Will you still need me, will you still feed me
When I’m sixty-four
— The Beatles
It’s my 64th birthday. Aside from feeling the creeping inevitability of age, and anticipating an onslaught of Beatle jokes from my friends, there is a darker, more sinister meaning to turning 64. You see, my father was 64 when he died; 64 years and 247 days, to be exact. Making this conjunction is something that has haunted me for a number of years. And now that it is finally here, I am forced to examine and confront not only my own mortality, but to revisit my father Willie Morris’ passing almost 25 years ago.
Last year I published “Love, Daddy: Letters From My Father.” The book represented more than 20 years’ worth of letters he had written to me, accompanied by portraits I made of him. In many ways it was my attempt at coming to terms with the complexities of our relationship so many years after his death. It has brought me great peace. Just last month I was on a panel at a conference in Mississippi discussing his legacy with old friends. We all told stories and laughed and celebrated his life.
David Rae Morris’ book “Love, Daddy: Letters From My Father.” The book represented more than 20 years’ worth of letters his father Willie Morris had written to, accompanied by the son’s portraits of him. Book cover courtesy University Press of Mississippi
My father was on a roll when he left us.

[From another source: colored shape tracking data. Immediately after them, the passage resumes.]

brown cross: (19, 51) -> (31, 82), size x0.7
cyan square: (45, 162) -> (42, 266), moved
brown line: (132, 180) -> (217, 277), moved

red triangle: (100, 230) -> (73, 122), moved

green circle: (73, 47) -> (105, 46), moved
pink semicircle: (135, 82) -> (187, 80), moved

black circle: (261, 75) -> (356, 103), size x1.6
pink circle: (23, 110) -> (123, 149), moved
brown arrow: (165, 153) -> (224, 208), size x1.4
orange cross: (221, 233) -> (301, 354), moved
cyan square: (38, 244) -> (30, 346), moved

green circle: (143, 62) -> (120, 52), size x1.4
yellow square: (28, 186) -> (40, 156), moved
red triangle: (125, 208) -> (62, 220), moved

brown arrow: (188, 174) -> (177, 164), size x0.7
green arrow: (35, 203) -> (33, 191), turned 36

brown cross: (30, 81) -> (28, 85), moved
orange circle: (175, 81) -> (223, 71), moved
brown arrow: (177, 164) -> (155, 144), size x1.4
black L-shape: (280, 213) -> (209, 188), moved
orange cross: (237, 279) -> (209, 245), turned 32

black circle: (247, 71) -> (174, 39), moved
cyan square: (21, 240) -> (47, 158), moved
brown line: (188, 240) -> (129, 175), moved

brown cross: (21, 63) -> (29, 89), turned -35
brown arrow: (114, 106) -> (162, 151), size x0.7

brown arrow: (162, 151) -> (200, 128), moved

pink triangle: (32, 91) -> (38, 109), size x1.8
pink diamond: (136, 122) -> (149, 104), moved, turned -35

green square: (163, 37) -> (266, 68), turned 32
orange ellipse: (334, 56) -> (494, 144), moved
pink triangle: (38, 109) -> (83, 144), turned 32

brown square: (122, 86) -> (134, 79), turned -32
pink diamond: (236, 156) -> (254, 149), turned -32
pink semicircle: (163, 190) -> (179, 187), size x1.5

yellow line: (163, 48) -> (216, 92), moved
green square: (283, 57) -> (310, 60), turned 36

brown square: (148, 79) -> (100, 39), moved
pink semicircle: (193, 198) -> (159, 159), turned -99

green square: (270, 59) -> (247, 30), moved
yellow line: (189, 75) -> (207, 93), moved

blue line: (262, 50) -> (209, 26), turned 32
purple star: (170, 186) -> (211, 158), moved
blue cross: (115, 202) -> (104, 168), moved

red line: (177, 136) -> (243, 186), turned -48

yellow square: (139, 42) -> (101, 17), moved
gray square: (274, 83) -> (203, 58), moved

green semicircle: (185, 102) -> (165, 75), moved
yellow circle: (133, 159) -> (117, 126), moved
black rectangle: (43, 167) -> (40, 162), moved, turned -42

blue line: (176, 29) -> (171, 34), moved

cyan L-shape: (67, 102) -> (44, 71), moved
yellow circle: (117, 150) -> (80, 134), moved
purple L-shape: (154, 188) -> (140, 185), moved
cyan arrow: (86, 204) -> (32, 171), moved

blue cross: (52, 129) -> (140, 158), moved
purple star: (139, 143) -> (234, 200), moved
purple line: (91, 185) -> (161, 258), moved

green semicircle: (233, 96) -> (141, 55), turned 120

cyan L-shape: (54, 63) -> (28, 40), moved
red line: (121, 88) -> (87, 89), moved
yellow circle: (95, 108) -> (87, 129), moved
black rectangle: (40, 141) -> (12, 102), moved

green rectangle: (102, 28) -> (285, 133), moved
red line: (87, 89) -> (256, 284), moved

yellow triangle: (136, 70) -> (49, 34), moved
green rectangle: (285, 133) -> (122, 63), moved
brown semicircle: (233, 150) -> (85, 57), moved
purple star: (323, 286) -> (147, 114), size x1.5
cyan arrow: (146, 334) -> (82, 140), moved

He had just finished the first draft of his contribution to our book, “My Mississippi,” and he had gotten to see an early screening of Jay Russell’s film adaptation of his book “My Dog Skip”—a sweet memoir about his childhood companion. He was beginning work on a narrative about his father and baseball, a book he said was going to write itself.
He was enjoying life to its fullest. He was still very much the mischievous boy. On his last birthday, his friends agreed that he was 64 going on 9.